2.株式インデックスが長期的にマイナスってどういう状況?

 インデックス投資とは、インデックス(TOPIXなどの指標)と同じ値動きを目指して運用する投資法のことです。

 

 インデックス投資をしていてマイナス(損失)が生じたということは、インデックスがマイナスになったことを意味します。

 

 株式の価格は、短期的には上下するものであり、マイナスが生じることも当然あります。

 しかしながら、株式インデックスが長期的にマイナスに収束するということは、株式という仕組みが終わっているということであり、資本主義システムの終焉を意味します。

 

 そうなれば、当然ながら、株式会社に勤める方は職を失うでしょうし、現代の国家が同じ形の国家として存続しているかも怪しいです。

 となれば、現代の通貨(キャッシュ)すらも価値を維持しているか分かりません。

 

 これがどのような世界なのかは分かりませんし、そのようなことが今後数十年間で発生する可能性は低いと思いますが、いずれにせよ、株式という仕組みが終了した世界のことを心配していてもしかたないんじゃないでしょうか?

 

3.長期的とは具体的に何年なのか?

 株式の期待値が長期的にはプラスになる可能性が高い、ということについて説明しました。

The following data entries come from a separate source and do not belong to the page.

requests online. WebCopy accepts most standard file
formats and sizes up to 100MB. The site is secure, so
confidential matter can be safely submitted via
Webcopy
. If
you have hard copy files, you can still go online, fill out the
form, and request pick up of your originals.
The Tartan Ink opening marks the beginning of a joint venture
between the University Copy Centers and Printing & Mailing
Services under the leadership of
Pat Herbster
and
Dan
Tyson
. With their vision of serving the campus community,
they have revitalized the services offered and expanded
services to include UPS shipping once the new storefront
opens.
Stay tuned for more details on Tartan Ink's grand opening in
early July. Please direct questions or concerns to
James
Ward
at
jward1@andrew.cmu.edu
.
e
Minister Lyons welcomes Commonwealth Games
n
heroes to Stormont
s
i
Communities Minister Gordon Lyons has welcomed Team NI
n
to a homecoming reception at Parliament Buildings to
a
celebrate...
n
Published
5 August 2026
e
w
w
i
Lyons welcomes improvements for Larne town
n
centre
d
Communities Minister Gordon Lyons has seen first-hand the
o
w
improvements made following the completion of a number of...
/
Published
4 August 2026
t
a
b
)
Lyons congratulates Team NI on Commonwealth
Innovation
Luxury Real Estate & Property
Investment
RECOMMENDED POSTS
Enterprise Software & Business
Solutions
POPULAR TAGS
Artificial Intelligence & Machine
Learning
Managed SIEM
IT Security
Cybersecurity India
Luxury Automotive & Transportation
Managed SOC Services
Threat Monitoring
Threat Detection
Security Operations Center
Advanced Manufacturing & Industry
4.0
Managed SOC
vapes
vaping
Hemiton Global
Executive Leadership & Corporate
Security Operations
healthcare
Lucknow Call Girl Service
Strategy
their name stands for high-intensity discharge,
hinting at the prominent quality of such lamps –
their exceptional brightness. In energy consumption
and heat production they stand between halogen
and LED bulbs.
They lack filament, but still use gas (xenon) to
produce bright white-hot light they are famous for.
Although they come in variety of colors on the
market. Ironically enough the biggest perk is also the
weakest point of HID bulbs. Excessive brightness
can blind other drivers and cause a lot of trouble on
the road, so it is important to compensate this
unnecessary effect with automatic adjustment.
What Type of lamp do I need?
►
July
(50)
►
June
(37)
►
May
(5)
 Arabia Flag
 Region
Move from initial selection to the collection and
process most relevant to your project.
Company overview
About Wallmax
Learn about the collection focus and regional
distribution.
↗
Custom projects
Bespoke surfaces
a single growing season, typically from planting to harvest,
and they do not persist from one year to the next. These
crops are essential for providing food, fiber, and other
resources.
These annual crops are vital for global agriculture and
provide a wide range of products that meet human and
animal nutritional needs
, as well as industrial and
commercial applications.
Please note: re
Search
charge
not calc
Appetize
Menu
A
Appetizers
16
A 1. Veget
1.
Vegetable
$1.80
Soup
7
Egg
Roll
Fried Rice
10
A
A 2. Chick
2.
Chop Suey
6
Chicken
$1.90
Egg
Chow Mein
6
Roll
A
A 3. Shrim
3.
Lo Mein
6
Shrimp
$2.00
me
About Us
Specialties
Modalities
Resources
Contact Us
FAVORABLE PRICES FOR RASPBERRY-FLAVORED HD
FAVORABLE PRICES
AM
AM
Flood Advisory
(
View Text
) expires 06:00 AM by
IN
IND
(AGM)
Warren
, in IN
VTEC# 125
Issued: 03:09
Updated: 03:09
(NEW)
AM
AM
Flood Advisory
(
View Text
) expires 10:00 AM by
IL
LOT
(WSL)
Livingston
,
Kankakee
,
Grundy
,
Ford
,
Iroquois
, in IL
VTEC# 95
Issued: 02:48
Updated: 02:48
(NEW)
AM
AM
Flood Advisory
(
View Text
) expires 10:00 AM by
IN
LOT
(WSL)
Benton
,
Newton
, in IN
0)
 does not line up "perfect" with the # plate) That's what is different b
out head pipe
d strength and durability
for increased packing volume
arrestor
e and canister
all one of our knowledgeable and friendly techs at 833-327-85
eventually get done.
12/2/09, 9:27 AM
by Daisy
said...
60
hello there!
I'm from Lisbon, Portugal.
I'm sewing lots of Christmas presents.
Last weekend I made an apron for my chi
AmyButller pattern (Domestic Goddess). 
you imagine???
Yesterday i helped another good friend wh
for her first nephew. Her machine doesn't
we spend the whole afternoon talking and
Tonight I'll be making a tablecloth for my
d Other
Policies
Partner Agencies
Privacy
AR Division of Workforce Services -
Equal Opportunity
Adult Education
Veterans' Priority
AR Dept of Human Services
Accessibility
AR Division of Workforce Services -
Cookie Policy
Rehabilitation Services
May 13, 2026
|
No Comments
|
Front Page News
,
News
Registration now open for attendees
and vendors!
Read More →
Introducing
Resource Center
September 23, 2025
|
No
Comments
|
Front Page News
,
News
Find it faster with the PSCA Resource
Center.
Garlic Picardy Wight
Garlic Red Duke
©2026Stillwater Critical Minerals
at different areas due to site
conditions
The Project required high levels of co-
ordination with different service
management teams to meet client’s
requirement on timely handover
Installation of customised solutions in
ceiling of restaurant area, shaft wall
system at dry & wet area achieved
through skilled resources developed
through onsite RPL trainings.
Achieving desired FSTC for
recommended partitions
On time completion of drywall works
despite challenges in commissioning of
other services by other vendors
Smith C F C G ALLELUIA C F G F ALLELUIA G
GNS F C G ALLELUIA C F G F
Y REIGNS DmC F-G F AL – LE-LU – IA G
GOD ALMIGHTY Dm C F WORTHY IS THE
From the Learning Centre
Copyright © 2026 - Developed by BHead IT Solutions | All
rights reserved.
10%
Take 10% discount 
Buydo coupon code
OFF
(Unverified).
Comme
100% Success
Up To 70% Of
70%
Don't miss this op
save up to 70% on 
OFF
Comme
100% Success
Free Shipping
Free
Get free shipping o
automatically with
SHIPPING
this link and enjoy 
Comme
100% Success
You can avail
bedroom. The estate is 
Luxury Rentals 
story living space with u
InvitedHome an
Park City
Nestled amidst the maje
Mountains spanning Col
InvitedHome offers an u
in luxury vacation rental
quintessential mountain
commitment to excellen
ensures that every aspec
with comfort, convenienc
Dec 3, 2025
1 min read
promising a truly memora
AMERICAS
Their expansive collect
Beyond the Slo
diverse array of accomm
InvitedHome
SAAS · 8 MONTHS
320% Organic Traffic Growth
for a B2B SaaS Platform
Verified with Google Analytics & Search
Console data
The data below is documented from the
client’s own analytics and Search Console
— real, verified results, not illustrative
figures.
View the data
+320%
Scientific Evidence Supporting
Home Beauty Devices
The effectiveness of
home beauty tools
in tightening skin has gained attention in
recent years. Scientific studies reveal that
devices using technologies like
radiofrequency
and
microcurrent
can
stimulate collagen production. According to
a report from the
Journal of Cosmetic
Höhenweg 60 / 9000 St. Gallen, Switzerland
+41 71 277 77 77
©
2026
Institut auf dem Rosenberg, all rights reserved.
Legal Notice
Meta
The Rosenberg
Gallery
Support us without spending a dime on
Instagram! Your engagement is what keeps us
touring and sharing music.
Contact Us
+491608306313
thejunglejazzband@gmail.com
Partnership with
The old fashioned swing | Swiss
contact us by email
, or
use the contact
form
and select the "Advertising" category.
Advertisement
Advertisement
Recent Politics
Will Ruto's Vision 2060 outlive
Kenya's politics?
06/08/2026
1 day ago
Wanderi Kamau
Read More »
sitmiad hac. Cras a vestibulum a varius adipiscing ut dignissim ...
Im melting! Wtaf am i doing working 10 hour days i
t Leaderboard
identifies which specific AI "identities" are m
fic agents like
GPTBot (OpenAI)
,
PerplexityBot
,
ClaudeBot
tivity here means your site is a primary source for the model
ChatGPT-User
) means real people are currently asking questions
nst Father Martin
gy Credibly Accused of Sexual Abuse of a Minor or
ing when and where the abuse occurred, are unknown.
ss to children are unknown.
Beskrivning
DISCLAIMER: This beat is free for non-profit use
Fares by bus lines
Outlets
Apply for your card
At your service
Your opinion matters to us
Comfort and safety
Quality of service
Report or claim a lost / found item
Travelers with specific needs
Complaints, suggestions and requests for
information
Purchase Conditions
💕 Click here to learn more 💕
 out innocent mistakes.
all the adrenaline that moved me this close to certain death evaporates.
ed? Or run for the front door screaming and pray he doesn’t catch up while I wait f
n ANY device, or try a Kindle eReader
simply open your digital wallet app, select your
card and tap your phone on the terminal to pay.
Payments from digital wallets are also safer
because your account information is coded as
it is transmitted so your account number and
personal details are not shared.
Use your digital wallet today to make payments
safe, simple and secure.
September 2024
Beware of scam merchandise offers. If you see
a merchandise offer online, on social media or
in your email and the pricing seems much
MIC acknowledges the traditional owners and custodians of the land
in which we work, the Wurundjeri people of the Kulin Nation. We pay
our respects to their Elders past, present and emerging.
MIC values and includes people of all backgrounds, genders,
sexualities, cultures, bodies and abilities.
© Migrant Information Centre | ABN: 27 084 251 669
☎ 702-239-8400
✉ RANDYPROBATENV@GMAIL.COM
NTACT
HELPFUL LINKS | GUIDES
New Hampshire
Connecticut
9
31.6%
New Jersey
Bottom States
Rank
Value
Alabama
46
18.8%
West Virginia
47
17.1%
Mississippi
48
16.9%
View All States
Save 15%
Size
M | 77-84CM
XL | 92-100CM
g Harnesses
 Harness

 では、その「長期的」というのは、どの程度のことを指すのでしょうか?

 

 それは、分かりません

 

 この「長期的」というのが、実際どれくらい長期に渡るものなのか、具体的に何年間のことを長期というのか、誰にも分かりません

 

 なんじゃそりゃ、とがっくりするかもしれませんが、分からないものは分かりません。

 たとえば日経平均であれば、1989年12月29日の38,957円が最高値であり、それから30年が経過した現在ですら、超えることができていません。

 

「それは日本が駄目なだけで、日本株式が駄目なだけだ」

 

 そういう方もいるかもしれません。

 しかし、いまでは世界経済の頂点に立つアメリカだって、1929年のウォール街大暴落の直前に株式を購入していた場合、1954年になるまで株価は戻りませんでした

 

 25年間ですよ、25年間。

 

 けっきょく、どの国に投資しようが、数十年間程度(もしくは百年以上?)のマイナスリターンは覚悟しなければならない、ということが分かります。

 

4.株式インデックス投資で資産が0になる可能性は?

  全世界に分散させたインデックス投資をしていて、掛け金、つまり保有している資産が0円になるということは、すなわち、この世に存在するすべての株式会社の破綻を意味します。

 

 今後数十年の間にそのような事態が発生する可能性は、まあ低いでしょう。

 

 仮にもしそうなったとしたら、国家の存続も怪しいですし、通貨が存在しているかも不明です。

 

 いずれにせよ、もはや株がどうの、お金がどうのといっている場合ではないことは確かです。

 

 もっとも、単一の国だけの集中投資をしている場合は、その限りではありません。

 可能性としては低いでしょうが、ひとつの国が破綻することは、全世界の株式会社が破綻することと比べれば、あり得ない話ではないですからね。

 

 もちろん、大暴落によって資産価値が半分以下に減少することは、十分にあり得るので、その点は覚悟しておきましょう。

 

5.株式インデックス投資が儲かる理由のまとめ

 というわけで、この記事をまとめると下記のとおりです。

  • 構造上、株式会社は純利益を株主に還元しなければならない
  • 長期的な株式インデックスの期待値がマイナスに収束するとなると、株式システムの破綻、資本主義の終焉を意味する
  • 「長期的」というのがどの程度長期に渡るものかは誰にも分からない
  • 十分に分散された株式インデックス投資であれば資産が0になる可能性は低い

 

 ちなみに、株式インデックス投資の平均リターンは、諸説ありますが、せいぜい3%~7%程度ではないかといわれています。

 

 インフレのことも加味して考えると、実質的なリターンはもっと低くなるでしょう。

 個人的には、年利2~4%程度あればいいな、と思っています。 

 

 ちなみに、巷にあふれている、「年利20%の夢のような投資!」というのはほぼ100%嘘で、実際に夢でしかないので、騙されないようにしましょう。

 

 以上、株式インデックス投資は長期的には儲かる可能性が高いよ、という話でした。